William Le Baron Jenney - Advent of The Steel-frame Skyscraper

Advent of The Steel-frame Skyscraper

Jenney is best known for designing the ten-story Home Insurance Building in Chicago. The building was the first fully metal-framed building, and is considered the first skyscraper. It was built from 1884 to 1885, enlarged in 1891, and demolished in 1931. In his designs, he used metal columns and beams, instead of stone and brick to support the building's upper levels. The steel needed to support the Home Insurance Building weighed only one-third as much as a ten-story building made of heavy masonry. Using this method, the weight of the building was reduced, thus allowing the possibility to construct even taller structures. Later, he solved the problem of fireproof construction for tall buildings by using masonry, iron, and terra cotta flooring and partitions. In the years from 1889 to 1891, he displayed his system in the construction of the Second Leiter Building, also in Chicago.

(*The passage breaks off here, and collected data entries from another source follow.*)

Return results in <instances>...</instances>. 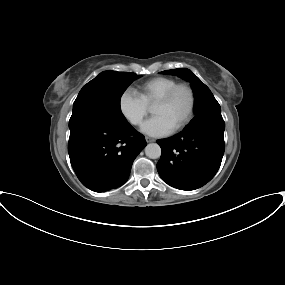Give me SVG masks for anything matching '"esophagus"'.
<instances>
[{
	"instance_id": "esophagus-1",
	"label": "esophagus",
	"mask_w": 285,
	"mask_h": 285,
	"mask_svg": "<svg viewBox=\"0 0 285 285\" xmlns=\"http://www.w3.org/2000/svg\"><path fill=\"white\" fill-rule=\"evenodd\" d=\"M145 139H146V142H147V143H151V142H154V141H155V139L150 138V137H148V136H146Z\"/></svg>"
}]
</instances>
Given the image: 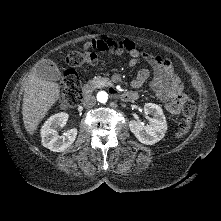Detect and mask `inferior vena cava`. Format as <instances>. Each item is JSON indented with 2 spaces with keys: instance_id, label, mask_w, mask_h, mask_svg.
Returning <instances> with one entry per match:
<instances>
[{
  "instance_id": "obj_1",
  "label": "inferior vena cava",
  "mask_w": 221,
  "mask_h": 221,
  "mask_svg": "<svg viewBox=\"0 0 221 221\" xmlns=\"http://www.w3.org/2000/svg\"><path fill=\"white\" fill-rule=\"evenodd\" d=\"M96 98L93 95H87L83 98V106L86 108H91L95 105Z\"/></svg>"
}]
</instances>
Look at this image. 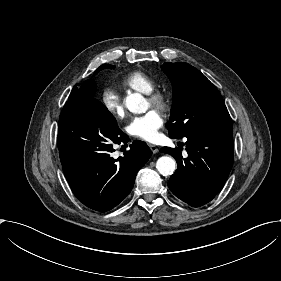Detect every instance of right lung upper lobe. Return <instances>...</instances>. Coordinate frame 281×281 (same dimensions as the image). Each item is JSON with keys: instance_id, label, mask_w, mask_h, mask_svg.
Here are the masks:
<instances>
[{"instance_id": "obj_1", "label": "right lung upper lobe", "mask_w": 281, "mask_h": 281, "mask_svg": "<svg viewBox=\"0 0 281 281\" xmlns=\"http://www.w3.org/2000/svg\"><path fill=\"white\" fill-rule=\"evenodd\" d=\"M107 65L108 64H104V65H101L95 72L93 75L97 74L100 70H102L103 68H107ZM91 80V79H90Z\"/></svg>"}]
</instances>
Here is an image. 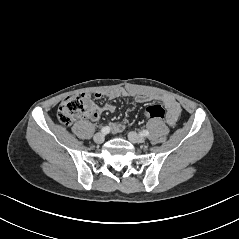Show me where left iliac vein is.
Instances as JSON below:
<instances>
[{"label": "left iliac vein", "instance_id": "obj_1", "mask_svg": "<svg viewBox=\"0 0 239 239\" xmlns=\"http://www.w3.org/2000/svg\"><path fill=\"white\" fill-rule=\"evenodd\" d=\"M128 139L133 144H140L144 142V138L133 131L128 133Z\"/></svg>", "mask_w": 239, "mask_h": 239}]
</instances>
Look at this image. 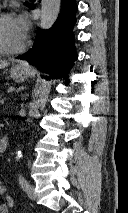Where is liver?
Masks as SVG:
<instances>
[{"mask_svg": "<svg viewBox=\"0 0 128 213\" xmlns=\"http://www.w3.org/2000/svg\"><path fill=\"white\" fill-rule=\"evenodd\" d=\"M9 65L8 61L0 60V69H3Z\"/></svg>", "mask_w": 128, "mask_h": 213, "instance_id": "liver-1", "label": "liver"}]
</instances>
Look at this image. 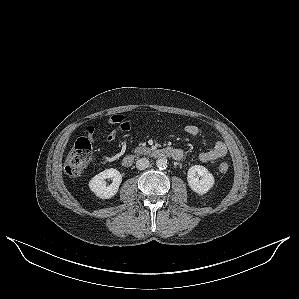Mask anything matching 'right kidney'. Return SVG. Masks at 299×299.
Masks as SVG:
<instances>
[{"label":"right kidney","mask_w":299,"mask_h":299,"mask_svg":"<svg viewBox=\"0 0 299 299\" xmlns=\"http://www.w3.org/2000/svg\"><path fill=\"white\" fill-rule=\"evenodd\" d=\"M111 178L112 183L106 186L105 179ZM122 182V175L116 169H106L99 174L95 175L89 181V188L91 191L101 199H110L113 197L119 189V185Z\"/></svg>","instance_id":"1"}]
</instances>
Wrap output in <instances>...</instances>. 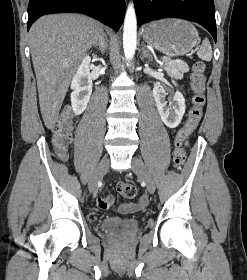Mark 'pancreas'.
<instances>
[{"label":"pancreas","instance_id":"obj_1","mask_svg":"<svg viewBox=\"0 0 247 280\" xmlns=\"http://www.w3.org/2000/svg\"><path fill=\"white\" fill-rule=\"evenodd\" d=\"M163 68L167 71V73L176 79H182L184 73L189 71L188 65L181 60H171L167 61Z\"/></svg>","mask_w":247,"mask_h":280}]
</instances>
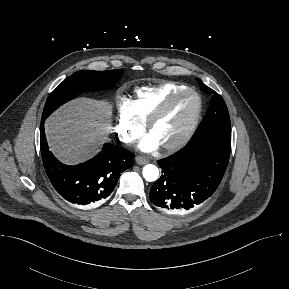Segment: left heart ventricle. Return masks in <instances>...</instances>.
Wrapping results in <instances>:
<instances>
[{
	"label": "left heart ventricle",
	"mask_w": 289,
	"mask_h": 289,
	"mask_svg": "<svg viewBox=\"0 0 289 289\" xmlns=\"http://www.w3.org/2000/svg\"><path fill=\"white\" fill-rule=\"evenodd\" d=\"M195 106L196 101L191 95L180 97L166 114L154 124L150 135L160 145L174 141L185 130Z\"/></svg>",
	"instance_id": "obj_1"
}]
</instances>
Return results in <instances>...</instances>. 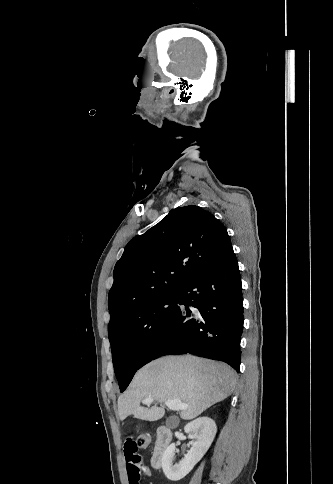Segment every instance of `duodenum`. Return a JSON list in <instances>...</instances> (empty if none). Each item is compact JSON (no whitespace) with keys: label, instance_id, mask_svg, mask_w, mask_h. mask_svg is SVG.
I'll list each match as a JSON object with an SVG mask.
<instances>
[{"label":"duodenum","instance_id":"1","mask_svg":"<svg viewBox=\"0 0 333 484\" xmlns=\"http://www.w3.org/2000/svg\"><path fill=\"white\" fill-rule=\"evenodd\" d=\"M172 438V431L168 427L161 426L157 429V439L151 460L154 468L161 467L165 450L171 443Z\"/></svg>","mask_w":333,"mask_h":484}]
</instances>
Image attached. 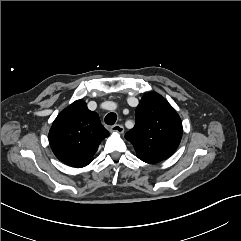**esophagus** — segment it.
Segmentation results:
<instances>
[{"instance_id": "34e87169", "label": "esophagus", "mask_w": 241, "mask_h": 241, "mask_svg": "<svg viewBox=\"0 0 241 241\" xmlns=\"http://www.w3.org/2000/svg\"><path fill=\"white\" fill-rule=\"evenodd\" d=\"M110 131L121 134L124 132V127L122 125L116 124L110 128Z\"/></svg>"}]
</instances>
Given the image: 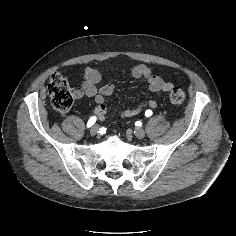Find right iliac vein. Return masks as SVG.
<instances>
[{
  "label": "right iliac vein",
  "instance_id": "63e3f726",
  "mask_svg": "<svg viewBox=\"0 0 236 236\" xmlns=\"http://www.w3.org/2000/svg\"><path fill=\"white\" fill-rule=\"evenodd\" d=\"M98 132H99V127L97 125H94L90 130V134L93 136L98 134Z\"/></svg>",
  "mask_w": 236,
  "mask_h": 236
}]
</instances>
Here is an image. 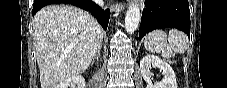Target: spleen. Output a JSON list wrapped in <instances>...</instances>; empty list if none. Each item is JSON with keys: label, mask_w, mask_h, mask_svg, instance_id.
<instances>
[{"label": "spleen", "mask_w": 227, "mask_h": 88, "mask_svg": "<svg viewBox=\"0 0 227 88\" xmlns=\"http://www.w3.org/2000/svg\"><path fill=\"white\" fill-rule=\"evenodd\" d=\"M144 47L150 53H161L162 57L169 59L186 51L188 38L177 29L170 30L168 34L162 30H155L145 37Z\"/></svg>", "instance_id": "3e777b00"}]
</instances>
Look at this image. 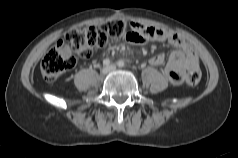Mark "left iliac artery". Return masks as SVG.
Wrapping results in <instances>:
<instances>
[{
	"instance_id": "44dca946",
	"label": "left iliac artery",
	"mask_w": 238,
	"mask_h": 158,
	"mask_svg": "<svg viewBox=\"0 0 238 158\" xmlns=\"http://www.w3.org/2000/svg\"><path fill=\"white\" fill-rule=\"evenodd\" d=\"M117 65H118L119 67H124V66H125V62L122 61V60H119V61L117 62Z\"/></svg>"
}]
</instances>
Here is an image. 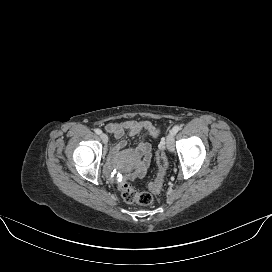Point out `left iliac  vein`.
I'll use <instances>...</instances> for the list:
<instances>
[{
  "instance_id": "4c4485c4",
  "label": "left iliac vein",
  "mask_w": 272,
  "mask_h": 272,
  "mask_svg": "<svg viewBox=\"0 0 272 272\" xmlns=\"http://www.w3.org/2000/svg\"><path fill=\"white\" fill-rule=\"evenodd\" d=\"M166 147L169 151L174 150V135L169 133L166 137Z\"/></svg>"
}]
</instances>
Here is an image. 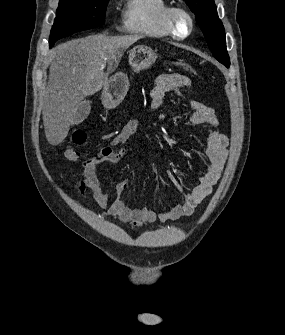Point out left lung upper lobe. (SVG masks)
Segmentation results:
<instances>
[{"label":"left lung upper lobe","mask_w":285,"mask_h":335,"mask_svg":"<svg viewBox=\"0 0 285 335\" xmlns=\"http://www.w3.org/2000/svg\"><path fill=\"white\" fill-rule=\"evenodd\" d=\"M195 13L196 21L202 29L214 57L227 68L230 66L226 50L224 27L218 18L214 0H185Z\"/></svg>","instance_id":"5c2ea615"}]
</instances>
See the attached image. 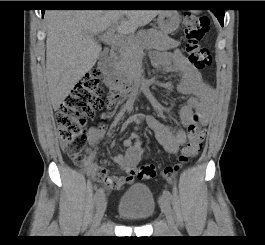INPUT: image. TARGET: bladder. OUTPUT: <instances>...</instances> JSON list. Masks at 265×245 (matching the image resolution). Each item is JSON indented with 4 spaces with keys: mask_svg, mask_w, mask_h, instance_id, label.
<instances>
[{
    "mask_svg": "<svg viewBox=\"0 0 265 245\" xmlns=\"http://www.w3.org/2000/svg\"><path fill=\"white\" fill-rule=\"evenodd\" d=\"M156 207L149 188L146 185L134 184L121 196L117 213L129 222L140 223L152 216Z\"/></svg>",
    "mask_w": 265,
    "mask_h": 245,
    "instance_id": "bladder-1",
    "label": "bladder"
}]
</instances>
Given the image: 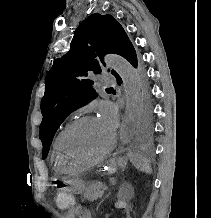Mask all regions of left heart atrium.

According to popular story, one day he came home early and surprised his wife who was reading. She put her book down on top of a bird cage and ran to meet him. He strode across the room, lifted the book and dropped it back on the bird cage two or three times. Then, he exclaimed: "It works! It works! Don’t you see? If this little cage can hold this heavy book, why can’t an iron or steel cage be the framework for a whole building?" Jenney applied his new idea to the construction of the Home Insurance Building, the first skyscraper in the world, which was erected in 1884 at the corner of LaSalle and Monroe Streets in Chicago. The Home Insurance Building was the first example of a steel skeleton building, the first grid of iron columns, girders, beams and floor joists ever constructed.